A day after the Talibani Pakistan agreed to a ceasefire, the Pakistani government reciprocated with the announcement of a halt to its airstrikes against the Islamist insurgent group.
"After the positive announcement yesterday by the Taliban, the government has decided to suspend the air strikes," Interior Minister Nisar Ali Khan said in a statement on Sunday.
However, there were reports of continued unrest in the country's northwest region despite the truce. According to news agency DPA, five extremists were killed in a helicopter raid on Sunday carried out by the Pakistani military. The assault occurred near Bara, which lies in the Khyber tribal region.
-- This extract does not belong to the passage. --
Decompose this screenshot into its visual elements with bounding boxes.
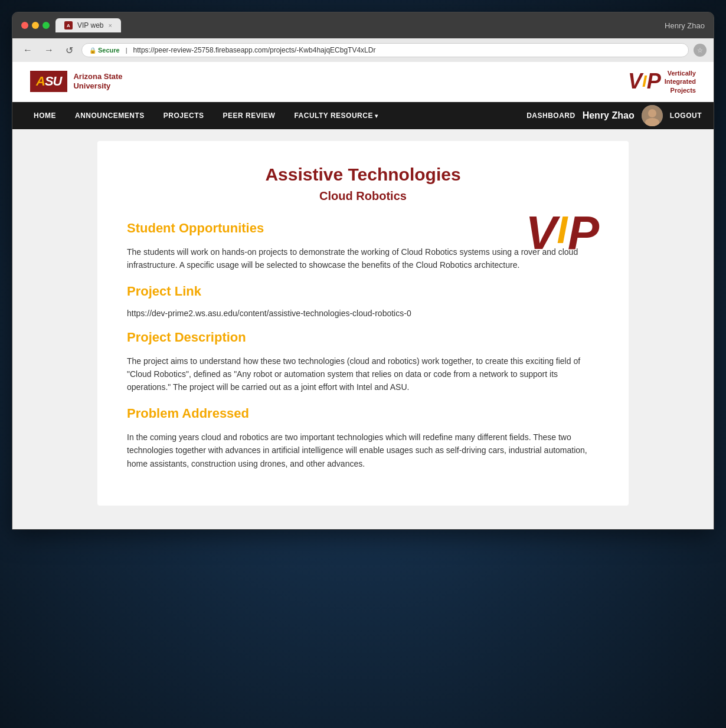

The military offensive also included the targeting of a Taliban leader's hideout.
On Saturday, Tehrik-e-Taliban Pakistan (TTP) announced it had reinitiated peace talks with the government in Islamabad "with sincerity and for good purpose," according to the group's spokesperson, Shahidullah Shahid.
The lead negotiator for the Pakistani government, Irfan Sadiqui, hailed the decision as a "breakthrough."
The TTP is fighting to unseat Prime Minister Nawaz Sharif's government and establish its own Islamic rule of law in the country in a years-long conflict that has killed thousands of people. The group, which doesn't recognize the Pakistani constitution, has also called for the removal of all military forces in tribal areas and an end to US drone strikes.
Peace talks between the two groups were suspended in February in the wake of a deadly attack on Pakistan's military, which left 23 people dead.